# Non linear learning algorithms

## Support Vector Machines (SVM)

SVM are based kernel methods require only a user-specified kernel function $K(x_i, x_j)$, i.e., a **similarity function** over pairs of data points $(x_i, x_j)$ into kernel (dual) space on which learning algorithms operate linearly, i.e. every operation on points is a linear combination of $K(x_i, x_j)$.

Outline of the SVM algorithm:

1. Map points $x$ into kernel space using a kernel function: $x \rightarrow K(x, .)$.
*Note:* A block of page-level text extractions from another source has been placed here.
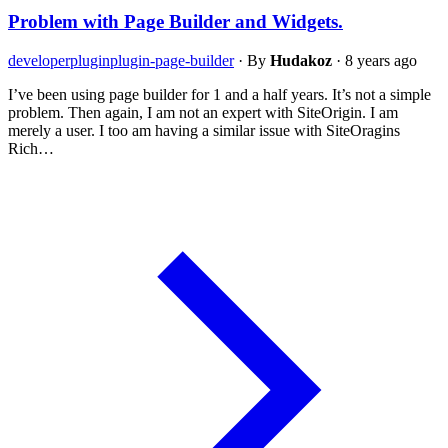
Problem with Page Builder and Widgets.
developer
plugin
plugin-page-builder
·
By
Hudakoz
·
8 years ago
I’ve been using page builder for 1 and a half years. It’s not a simple
problem. Then again, I am not an expert with SiteOrigin. I am
merely a user. I too am having a similar issue with SiteOragins
Rich…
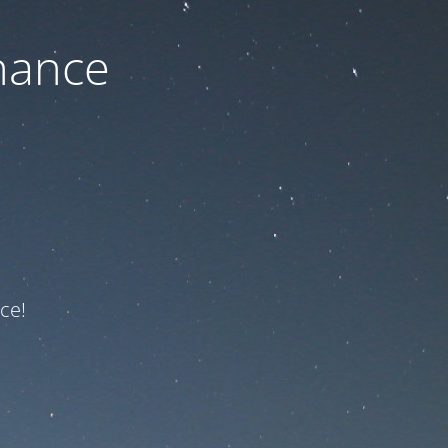
nance
ce!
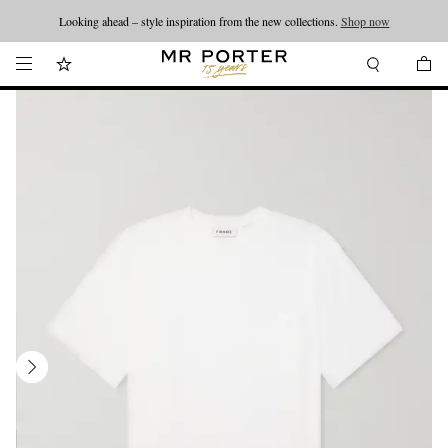
Looking ahead – style inspiration from the new collections.
Shop now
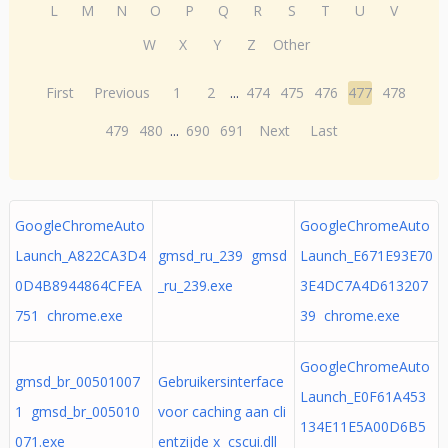
L
M
N
O
P
Q
R
S
T
U
V
W
X
Y
Z
Other
First
Previous
1
2
...
474
475
476
477
478
479
480
...
690
691
Next
Last
GoogleChromeAuto
GoogleChromeAuto
Launch_A822CA3D4
gmsd_ru_239 gmsd
Launch_E671E93E70
0D4B8944864CFEA
_ru_239.exe
3E4DC7A4D613207
751 chrome.exe
39 chrome.exe
GoogleChromeAuto
gmsd_br_00501007
Gebruikersinterface
Launch_E0F61A453
1 gmsd_br_005010
voor caching aan cli
134E11E5A00D6B5
071.exe
entzijde x cscui.dll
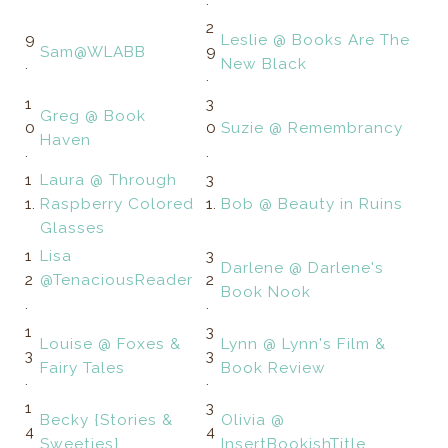
.
2
9
Leslie @ Books Are The
Sam@WLABB
9
.
New Black
.
1
3
Greg @ Book
0
0
Suzie @ Remembrancy
Haven
.
.
1
Laura @ Through
3
1.
Raspberry Colored
1.
Bob @ Beauty in Ruins
Glasses
1
Lisa
3
Darlene @ Darlene's
2
@TenaciousReader
2
Book Nook
.
.
1
3
Louise @ Foxes &
Lynn @ Lynn's Film &
3
3
Fairy Tales
Book Review
.
.
1
3
Becky {Stories &
Olivia @
4
4
Sweeties}
InsertBookishTitle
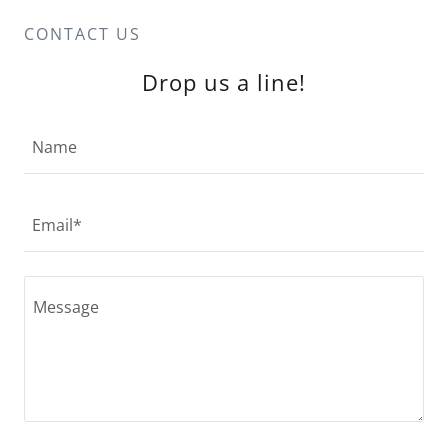
CONTACT US
Drop us a line!
Name
Email*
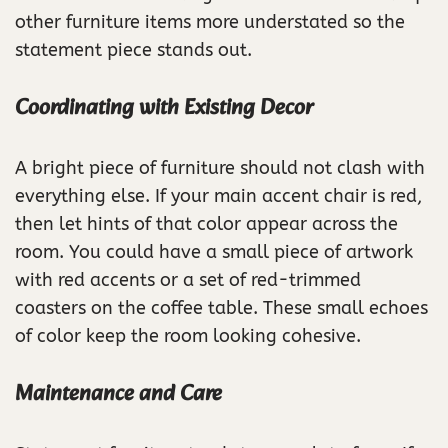
other furniture items more understated so the
statement piece stands out.
Coordinating with Existing Decor
A bright piece of furniture should not clash with
everything else. If your main accent chair is red,
then let hints of that color appear across the
room. You could have a small piece of artwork
with red accents or a set of red-trimmed
coasters on the coffee table. These small echoes
of color keep the room looking cohesive.
Maintenance and Care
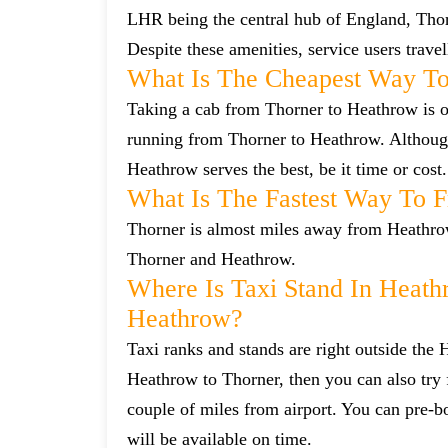
LHR being the central hub of England, Thorn
Despite these amenities, service users trave
What Is The Cheapest Way To
Taking a cab from Thorner to Heathrow is of
running from Thorner to Heathrow. Although 
Heathrow serves the best, be it time or cost.
What Is The Fastest Way To 
Thorner is almost miles away from Heathrow.
Thorner and Heathrow.
Where Is Taxi Stand In Heath
Heathrow?
Taxi ranks and stands are right outside the
Heathrow to Thorner, then you can also try f
couple of miles from airport. You can pre-bo
will be available on time.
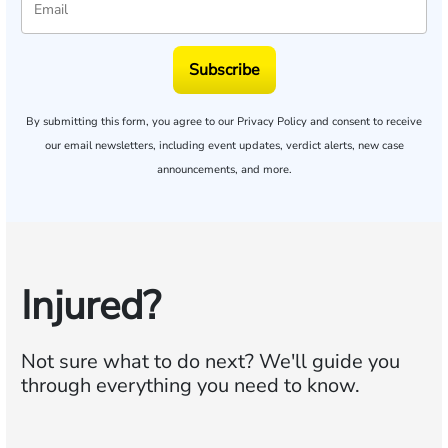
Subscribe
By submitting this form, you agree to our
Privacy Policy
and consent to receive
our email newsletters, including event updates, verdict alerts, new case
announcements, and more.
Injured?
Not sure what to do next?
We'll guide you
through everything you need to know.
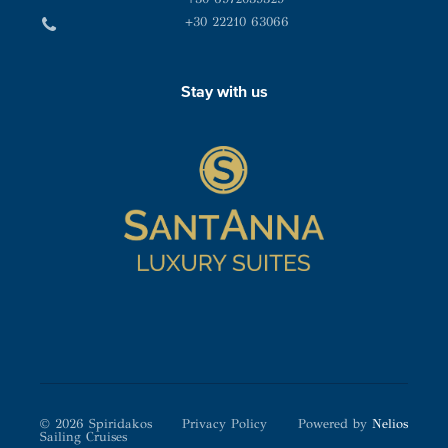
+30 22210 63066
Stay with us
© 2026 Spiridakos
Privacy Policy
Powered by
Nelios
Sailing Cruises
2. Learning algorithms operate linearly by dot product into high-kernel space $K(., x_i) \cdot K(., x_j)$.
    - Using the kernel trick (Mercer’s Theorem) replace dot product in hgh dimensional space by a simpler operation such that $K(., x_i) \cdot K(., x_j) = K(x_i, x_j)$. Thus we only need to compute a similarity measure  for each pairs of point and store in a $N \times N$ Gram matrix.
    - Finally, The learning process consist of estimating the $\alpha_i$ of the decision function that maximises the hinge loss (of $f(x)$) plus some penalty when applied on all training points.
$$
f(x) = \text{sign} \left(\sum_i^N \alpha_i~y_i~K(x_i, x)\right). 
$$

3. Predict a new point $x$ using the decision function.
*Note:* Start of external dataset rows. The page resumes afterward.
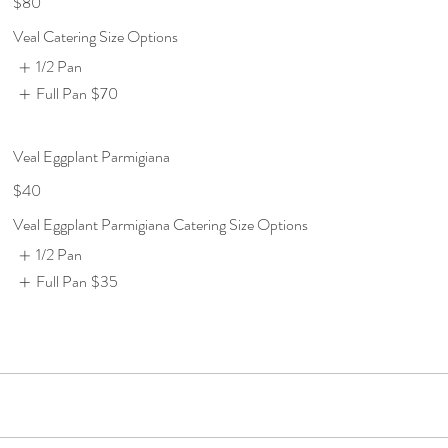
$80
Veal Catering Size Options
1/2 Pan
Full Pan
$70
Veal Eggplant Parmigiana
$40
Veal Eggplant Parmigiana Catering Size Options
1/2 Pan
Full Pan
$35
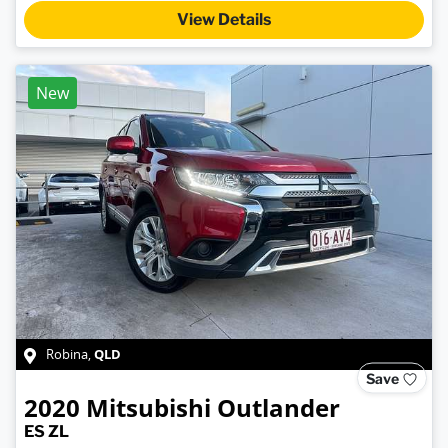
View Details
New
QLD
Robina
,
Save
2020
Mitsubishi
Outlander
ES ZL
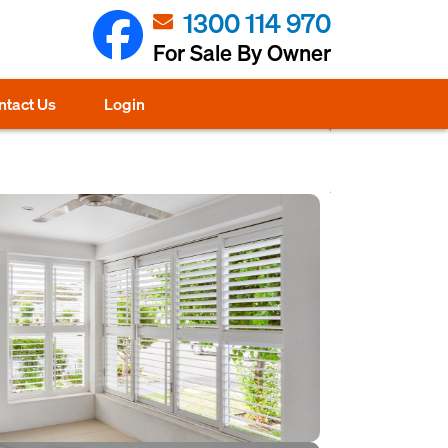
1300 114 970
For Sale By Owner
ntact Us
Login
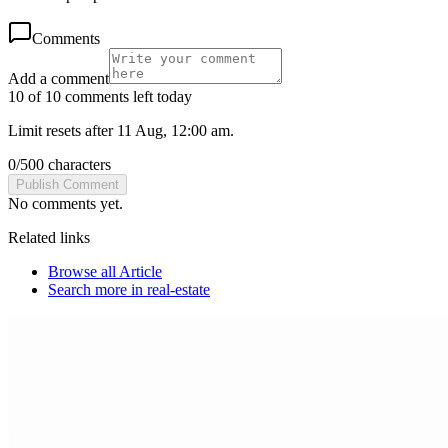
Comments
Add a comment
10 of 10 comments left today
Limit resets after 11 Aug, 12:00 am.
0
/
500
characters
Publish Comment
No comments yet.
Related links
Browse all
Article
Search more in
real-estate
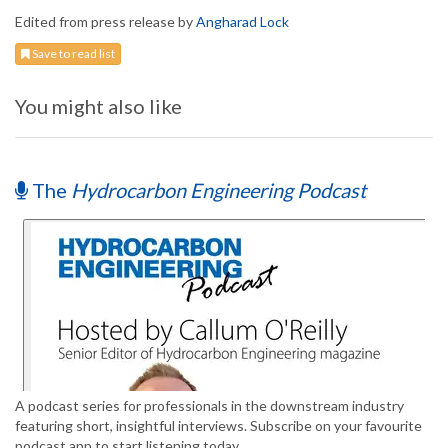
Edited from press release by
Angharad Lock
Save to read list
You might also like
The
Hydrocarbon Engineering Podcast
A podcast series for professionals in the downstream industry
featuring short, insightful interviews. Subscribe on your favourite
podcast app to start listening today.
![Support Vector Machines.](images/svm_rbf_kernel_mapping_and_decision_function.png)



### Gaussian kernel (RBF, Radial Basis Function):

One of the most commonly used kernel is the Radial Basis Function (RBF) Kernel. For a pair of points $x_i, x_j$ the RBF kernel is defined as:

\begin{align}
    K(x_i, x_j) &= \exp\left(-\frac{\|x_i - x_j\|^2}{2\sigma^2}\right)\\
    &= \exp\left(-\gamma~\|x_i - x_j\|^2\right)
\end{align}


Where $\sigma$ (or $\gamma$)  defines the kernel width parameter. Basically, we consider a Gaussian function centered on each training sample $x_i$.  it has a ready interpretation as a similarity measure as it deacreses with squared Euclidean distance between the two feature vectors.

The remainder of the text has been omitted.